The problem:
Go through the lines below and copy any that hold the string "Cera".

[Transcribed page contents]
--------------------------------

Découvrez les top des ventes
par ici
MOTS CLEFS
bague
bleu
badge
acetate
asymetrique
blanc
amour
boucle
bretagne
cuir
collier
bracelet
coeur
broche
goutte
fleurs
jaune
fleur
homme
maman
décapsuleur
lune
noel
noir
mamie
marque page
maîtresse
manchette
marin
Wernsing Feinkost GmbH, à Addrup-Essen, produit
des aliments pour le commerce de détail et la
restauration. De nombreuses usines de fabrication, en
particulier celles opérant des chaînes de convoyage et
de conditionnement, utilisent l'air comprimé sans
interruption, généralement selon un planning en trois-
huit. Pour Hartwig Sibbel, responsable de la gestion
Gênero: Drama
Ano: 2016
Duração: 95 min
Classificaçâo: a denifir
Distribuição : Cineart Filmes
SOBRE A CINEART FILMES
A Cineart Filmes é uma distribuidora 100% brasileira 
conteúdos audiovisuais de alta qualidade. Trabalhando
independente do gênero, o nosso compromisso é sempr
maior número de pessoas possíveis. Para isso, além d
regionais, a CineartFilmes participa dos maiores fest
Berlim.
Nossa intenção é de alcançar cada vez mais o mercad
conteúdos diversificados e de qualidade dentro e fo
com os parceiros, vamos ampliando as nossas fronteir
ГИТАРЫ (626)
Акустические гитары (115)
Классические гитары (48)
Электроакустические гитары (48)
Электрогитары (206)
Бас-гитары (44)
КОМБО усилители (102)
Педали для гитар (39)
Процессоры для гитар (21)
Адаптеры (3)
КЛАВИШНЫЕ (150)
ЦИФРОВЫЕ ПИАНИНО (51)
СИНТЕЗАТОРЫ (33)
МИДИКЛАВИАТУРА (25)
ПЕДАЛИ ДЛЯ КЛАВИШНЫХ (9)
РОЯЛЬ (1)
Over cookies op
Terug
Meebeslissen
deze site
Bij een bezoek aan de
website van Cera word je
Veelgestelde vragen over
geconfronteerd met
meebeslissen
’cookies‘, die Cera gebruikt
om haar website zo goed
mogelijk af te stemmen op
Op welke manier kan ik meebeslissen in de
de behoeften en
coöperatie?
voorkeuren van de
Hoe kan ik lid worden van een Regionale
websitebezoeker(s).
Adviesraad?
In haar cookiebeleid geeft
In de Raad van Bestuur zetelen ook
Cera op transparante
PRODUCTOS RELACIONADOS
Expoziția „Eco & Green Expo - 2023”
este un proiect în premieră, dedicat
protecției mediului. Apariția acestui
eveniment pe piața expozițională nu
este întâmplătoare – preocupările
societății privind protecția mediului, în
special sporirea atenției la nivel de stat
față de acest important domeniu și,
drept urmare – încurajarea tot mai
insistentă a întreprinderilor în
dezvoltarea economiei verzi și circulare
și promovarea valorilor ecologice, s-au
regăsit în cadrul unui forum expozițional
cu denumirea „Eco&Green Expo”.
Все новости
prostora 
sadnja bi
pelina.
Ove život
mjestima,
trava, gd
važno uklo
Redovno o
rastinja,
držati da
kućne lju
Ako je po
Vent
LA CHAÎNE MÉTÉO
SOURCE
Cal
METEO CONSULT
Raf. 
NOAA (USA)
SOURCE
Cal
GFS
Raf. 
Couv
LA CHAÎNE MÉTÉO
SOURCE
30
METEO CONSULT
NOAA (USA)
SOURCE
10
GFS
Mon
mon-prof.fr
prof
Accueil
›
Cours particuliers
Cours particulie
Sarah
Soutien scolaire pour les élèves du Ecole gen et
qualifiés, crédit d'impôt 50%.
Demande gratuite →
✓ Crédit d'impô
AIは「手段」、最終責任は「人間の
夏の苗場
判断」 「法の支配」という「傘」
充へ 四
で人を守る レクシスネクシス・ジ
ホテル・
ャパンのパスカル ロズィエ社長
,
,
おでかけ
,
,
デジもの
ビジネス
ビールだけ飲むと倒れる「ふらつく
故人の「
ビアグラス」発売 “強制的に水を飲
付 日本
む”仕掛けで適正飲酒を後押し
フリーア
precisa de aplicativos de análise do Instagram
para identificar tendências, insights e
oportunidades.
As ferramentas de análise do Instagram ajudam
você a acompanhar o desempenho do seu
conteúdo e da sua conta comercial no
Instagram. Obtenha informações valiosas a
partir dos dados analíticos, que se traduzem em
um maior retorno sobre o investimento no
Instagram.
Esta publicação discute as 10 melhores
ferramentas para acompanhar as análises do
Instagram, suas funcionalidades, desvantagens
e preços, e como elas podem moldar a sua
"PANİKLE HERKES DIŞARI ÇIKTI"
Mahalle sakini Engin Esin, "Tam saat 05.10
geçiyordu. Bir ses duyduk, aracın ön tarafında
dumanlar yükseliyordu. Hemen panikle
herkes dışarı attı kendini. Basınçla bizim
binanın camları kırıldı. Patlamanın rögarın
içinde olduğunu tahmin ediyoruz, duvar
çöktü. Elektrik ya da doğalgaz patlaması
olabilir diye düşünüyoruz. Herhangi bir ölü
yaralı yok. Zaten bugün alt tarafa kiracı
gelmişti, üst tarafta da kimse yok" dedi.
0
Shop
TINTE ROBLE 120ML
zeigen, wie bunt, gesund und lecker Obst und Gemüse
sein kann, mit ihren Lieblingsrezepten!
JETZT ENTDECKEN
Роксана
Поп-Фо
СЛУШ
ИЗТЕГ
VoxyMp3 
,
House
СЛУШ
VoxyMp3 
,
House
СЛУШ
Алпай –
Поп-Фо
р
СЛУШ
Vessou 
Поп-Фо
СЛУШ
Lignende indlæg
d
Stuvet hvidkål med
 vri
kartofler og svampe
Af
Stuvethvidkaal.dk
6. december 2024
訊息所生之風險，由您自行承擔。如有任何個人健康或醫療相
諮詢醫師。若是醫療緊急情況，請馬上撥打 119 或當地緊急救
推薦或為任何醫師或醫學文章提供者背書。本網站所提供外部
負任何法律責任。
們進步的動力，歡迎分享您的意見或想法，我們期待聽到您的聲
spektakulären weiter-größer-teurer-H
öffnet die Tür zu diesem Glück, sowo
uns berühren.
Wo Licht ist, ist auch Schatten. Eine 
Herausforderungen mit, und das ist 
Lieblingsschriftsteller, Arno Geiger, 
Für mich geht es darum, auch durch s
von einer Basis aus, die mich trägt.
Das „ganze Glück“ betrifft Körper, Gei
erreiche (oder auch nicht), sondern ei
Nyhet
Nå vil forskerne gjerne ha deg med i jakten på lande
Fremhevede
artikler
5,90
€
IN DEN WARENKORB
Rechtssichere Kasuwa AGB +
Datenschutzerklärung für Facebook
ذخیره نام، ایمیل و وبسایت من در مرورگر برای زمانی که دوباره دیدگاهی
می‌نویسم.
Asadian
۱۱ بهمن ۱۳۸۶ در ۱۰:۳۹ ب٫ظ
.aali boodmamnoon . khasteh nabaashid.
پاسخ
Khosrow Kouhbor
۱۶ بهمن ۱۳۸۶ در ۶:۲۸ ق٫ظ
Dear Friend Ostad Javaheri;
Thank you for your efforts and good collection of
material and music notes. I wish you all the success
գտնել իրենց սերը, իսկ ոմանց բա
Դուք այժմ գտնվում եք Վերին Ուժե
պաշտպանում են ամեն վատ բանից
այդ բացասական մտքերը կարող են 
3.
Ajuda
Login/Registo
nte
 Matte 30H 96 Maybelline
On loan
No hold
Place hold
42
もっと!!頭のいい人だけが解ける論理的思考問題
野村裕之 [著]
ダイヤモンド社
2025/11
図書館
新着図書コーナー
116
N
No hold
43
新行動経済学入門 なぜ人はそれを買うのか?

--------------------------------

Response for this exercise:
website van Cera word je
’cookies‘, die Cera gebruikt
Cera op transparante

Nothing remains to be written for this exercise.